Die “Perfidie und gleichzeitig auch die Komplexität des Anschlags“ zeigten die Realität in Afghanistan, sagte Guttenberg.
Bonn/Kundus. Nach dem Tod von drei deutschen Soldaten nahe Kundus hat Bundes- verteidigungsminister Karl-Theodor zu Guttenberg (CSU) die Kämpfe in Afghanistan als „Krieg“ bezeichnet. Zugleich verteidigte er am Sonntag in Bonn den Afghanistan-Einsatz der Bundeswehr und die neue deutsche Strategie am Hindukusch. Guttenberg war zugegen, als die Särge mit den drei getöteten Soldaten nach einer Trauerfeier in Kundus in Köln-Wahn eintrafen.
„Wir bleiben in Afghanistan“, sagte Guttenberg bei einer gemeinsamen Pressekonferenz mit dem neuen Bundeswehr-Generalinspekteur Volker Wieker. Zugleich räumte er ein: „Der Einsatz dort ist und bleibt gefährlich.“ Bei den schweren Kämpfen in der nordafghanischen Region Kundus waren am Freitag drei deutsche Soldaten getötet und acht weitere verletzt worden, vier von ihnen schwer.
Die „Perfidie und gleichzeitig auch die Komplexität des Anschlags“ zeigten die Realität in Afghanistan, sagte Guttenberg. Angesichts dieser Realitäten „kann man umgangssprachlich von Krieg reden“. Guttenberg hatte im Zusammenhang mit Afghanistan zuvor nicht so deutlich von einem „Krieg“ gesprochen. Im November hatte er gesagt, dass der Konflikt in Afghanistan völkerrechtlich kein Krieg sei. Er halte es aber für vertretbar und verständlich, wenn unter Bundeswehrsoldaten und umgangssprachlich von einem Krieg die Rede sei.
Die Bundesregierung hatte im Februar den Bundeswehr-Einsatz in Afghanistan neu bewertet und völkerrechtlich als „bewaffneten Konflikt“ eingestuft.

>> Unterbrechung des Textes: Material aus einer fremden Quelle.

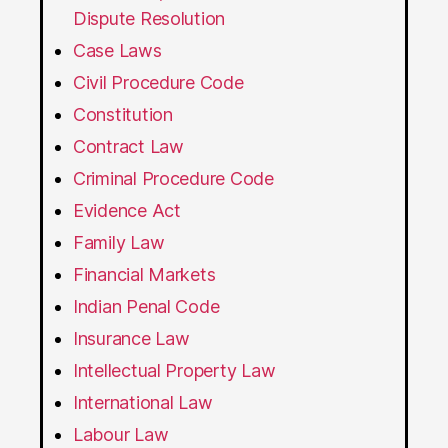
Dispute Resolution
Case Laws
Civil Procedure Code
Constitution
Contract Law
Criminal Procedure Code
Evidence Act
Family Law
Financial Markets
Indian Penal Code
Insurance Law
Intellectual Property Law
International Law
Labour Law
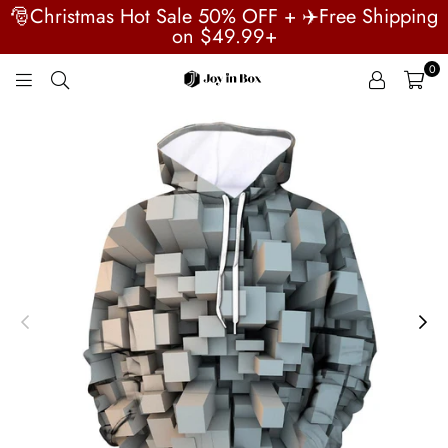
🎅Christmas Hot Sale 50% OFF + ✈️Free Shipping
on $49.99+
0
JOYINBOX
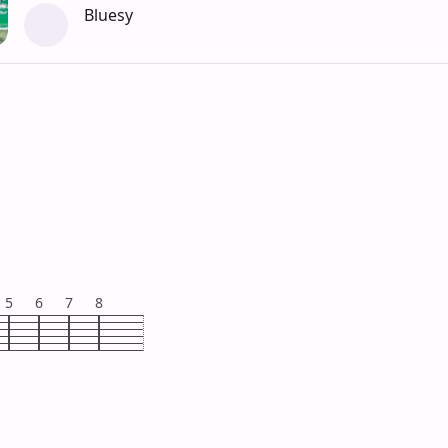
Bluesy
5
6
7
8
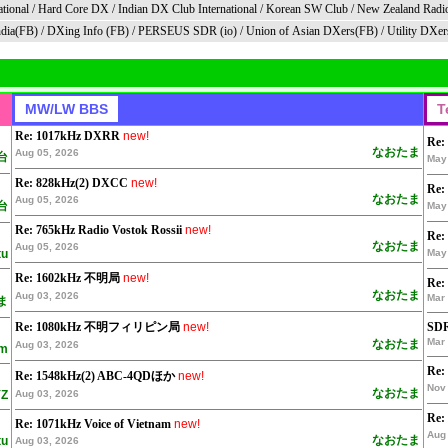
tional
/
Hard Core DX
/
Indian DX Club Internationa
l /
Korean SW Club
/
New Zealand Radi
dia(FB)
/
DXing Info (FB)
/
PERSEUS SDR (io)
/
Union of Asian DXers(FB)
/
Utility DXer
Re: 1017kHz DXRR
new!
Re:
なおたま
Aug 05, 2026
台
May
Re: 828kHz(2) DXCC
new!
Re:
なおたま
Aug 05, 2026
台
May
Re: 765kHz Radio Vostok Rossii
new!
Re:
なおたま
Aug 05, 2026
tu
May
Re: 1602kHz 不明局
new!
Re:
なおたま
Aug 03, 2026
Mar 
ま
Re: 1080kHz 不明フィリピン局
new!
SDR
Mar 
なおたま
Aug 03, 2026
am
Re:
Re: 1548kHz(2) ABC-4QDほか
new!
Nov 
なおたま
Z
Aug 03, 2026
Re:
Re: 1071kHz Voice of Vietnam
new!
Aug 
なおたま
tu
Aug 03, 2026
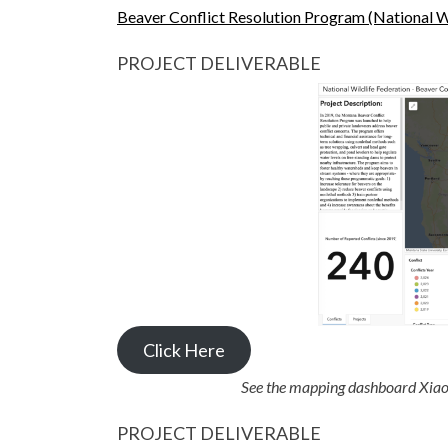
Beaver Conflict Resolution Program (National W
PROJECT DELIVERABLE
Click Here
See the mapping dashboard Xiao
PROJECT DELIVERABLE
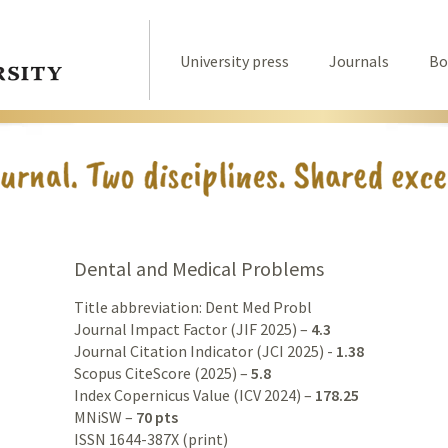
University press
Journals
Bo
Dental and Medical Problems
Title abbreviation: Dent Med Probl
Journal Impact Factor (JIF 2025) –
4.3
Journal Citation Indicator (JCI 2025) -
1.38
Scopus CiteScore (2025) –
5.8
Index Copernicus Value (ICV 2024) –
178.25
MNiSW –
70 pts
ISSN 1644-387X (print)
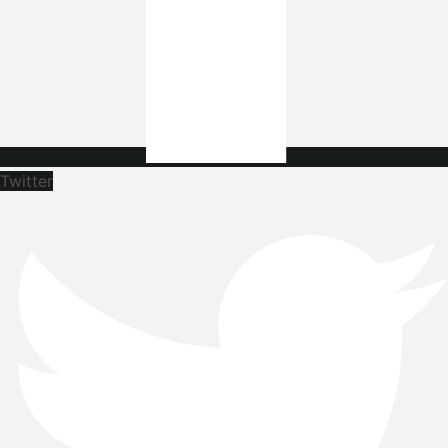
Twitter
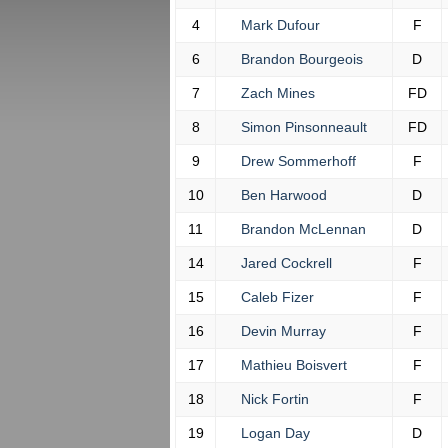
4
Mark Dufour
F
6
Brandon Bourgeois
D
7
Zach Mines
FD
8
Simon Pinsonneault
FD
9
Drew Sommerhoff
F
10
Ben Harwood
D
11
Brandon McLennan
D
14
Jared Cockrell
F
15
Caleb Fizer
F
16
Devin Murray
F
17
Mathieu Boisvert
F
18
Nick Fortin
F
19
Logan Day
D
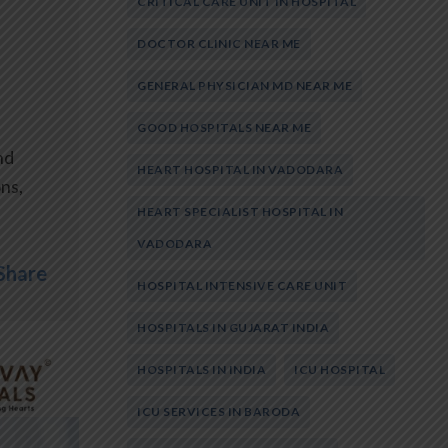
CRITICAL CARE UNIT IN HOSPITAL
DOCTOR CLINIC NEAR ME
GENERAL PHYSICIAN MD NEAR ME
GOOD HOSPITALS NEAR ME
nd
HEART HOSPITAL IN VADODARA
ons,
HEART SPECIALIST HOSPITAL IN
VADODARA
Share
HOSPITAL INTENSIVE CARE UNIT
HOSPITALS IN GUJARAT INDIA
HOSPITALS IN INDIA
ICU HOSPITAL
ICU SERVICES IN BARODA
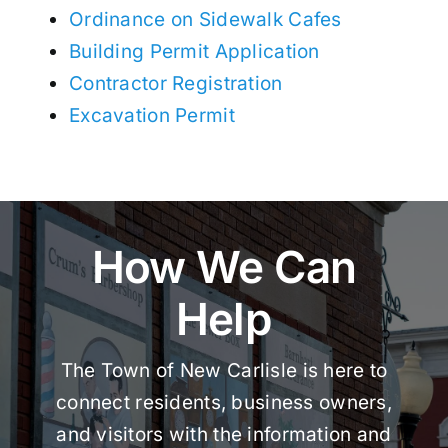
Ordinance on Sidewalk Cafes
Building Permit Application
Contractor Registration
Excavation Permit
How We Can
Help
The Town of New Carlisle is here to
connect residents, business owners,
and visitors with the information and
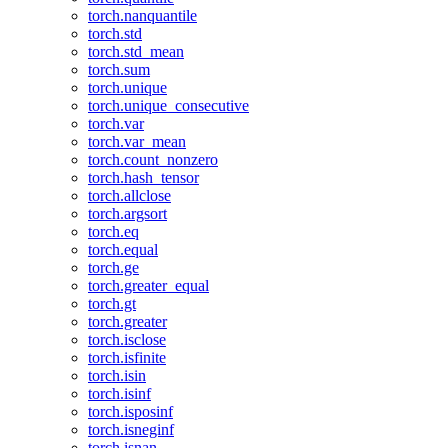
torch.nanquantile
torch.std
torch.std_mean
torch.sum
torch.unique
torch.unique_consecutive
torch.var
torch.var_mean
torch.count_nonzero
torch.hash_tensor
torch.allclose
torch.argsort
torch.eq
torch.equal
torch.ge
torch.greater_equal
torch.gt
torch.greater
torch.isclose
torch.isfinite
torch.isin
torch.isinf
torch.isposinf
torch.isneginf
torch.isnan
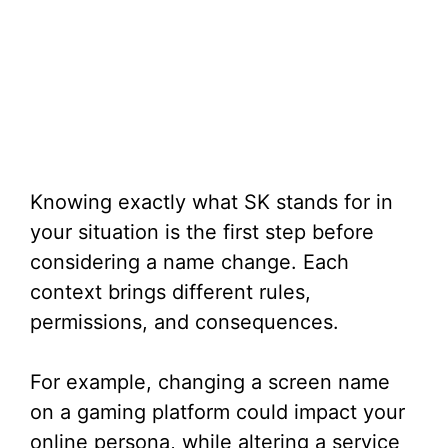
Knowing exactly what SK stands for in
your situation is the first step before
considering a name change. Each
context brings different rules,
permissions, and consequences.
For example, changing a screen name
on a gaming platform could impact your
online persona, while altering a service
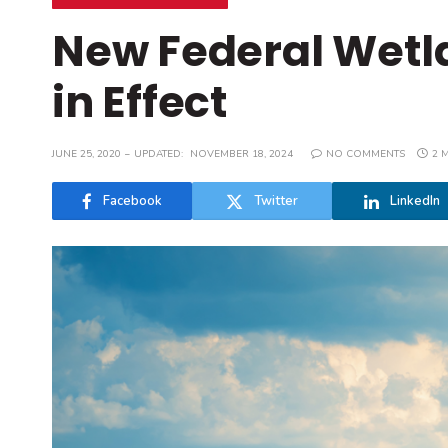
New Federal Wetla
in Effect
JUNE 25, 2020
UPDATED:
NOVEMBER 18, 2024
NO COMMENTS
2 
Facebook
Twitter
LinkedIn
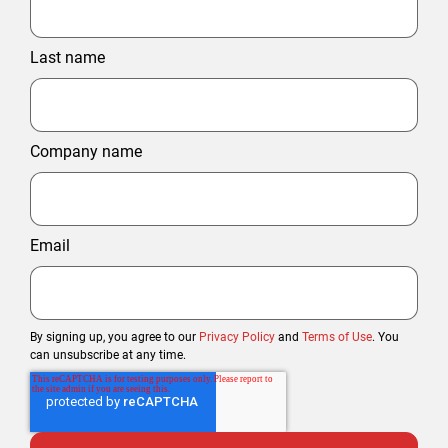
Last name
Company name
Email
By signing up, you agree to our
Privacy Policy
and
Terms of Use
. You
can unsubscribe at any time.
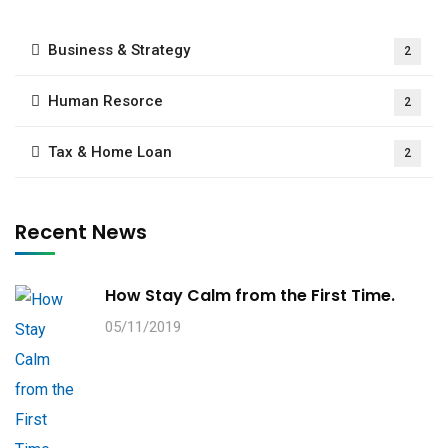
Business & Strategy
2
Human Resorce
2
Tax & Home Loan
2
Recent News
How Stay Calm from the First Time.
05/11/2019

Zuvor war von einem Stabilisierungseinsatz der Bundeswehr die Rede.
Guttenberg widersprach der Ansicht, dass die schweren Gefechte mit radikalislamischen Taliban vom Karfreitag Ausdruck eines Scheiterns der neuen Afghanistan-Strategie der Bundesregierung seien. Die neue Strategie solle bis Sommer oder Herbst umgesetzt werden, sagte der Verteidigungsminister. Sie berge Gefahren, die alte Strategie aber auch. Mit weiteren Toten oder Verwundeten müsse gerechnet werden.
Bei den bislang schwersten Gefechten seit dem Beginn des Afghanistan-Einsatzes der Bundeswehr vor acht Jahren wurden am Karfreitag irrtümlich auch sechs afghanische Soldaten von deutschen Soldaten getötet. Die Bundesregierung entschuldigte sich laut Guttenberg bei der afghanischen Regierung. Der Vorfall wird demnach von deutscher Seite wie auch von der NATO untersucht.
Der frühere Generalinspekteur der Bundeswehr, Harald Kujat, kritisierte „eine Ignoranz der Notwendigkeiten für die Streitkräfte“ in Afghanistan. „Unsere Soldaten sind dort nur in diese Lage geraten, weil sie – wie so oft – nicht mit den nötigen modernen Aufklärungssystemen ausgerüstet sind“, sagte er der „Welt am Sonntag“.
Die Leichname der drei getöteten Bundeswehrsoldaten trafen am Sonntagabend in Köln-Wahn ein. Bundesentwicklungsminister Dirk Niebel (FDP) hatte seinen Afghanistan-Besuch verlängert, um die Särge in seinem Flugzeug nach Deutschland mitzunehmen. Er vertrat die Bundesregierung bei der Trauerfeier im Bundeswehrfeldlager Kundus.
Die vier schwer verletzten Soldaten waren am Samstag ins Bundeswehrkrankenhaus in Koblenz gebracht worden. Zwei von ihnen wurden notoperiert und lagen am Montag noch auf der Intensivstation, wie der Sprecher des Sanitätskommandos II sagte. Die anderen beiden Verletzten wurden in der Zwischenzeit auf eine normale Station verlegt.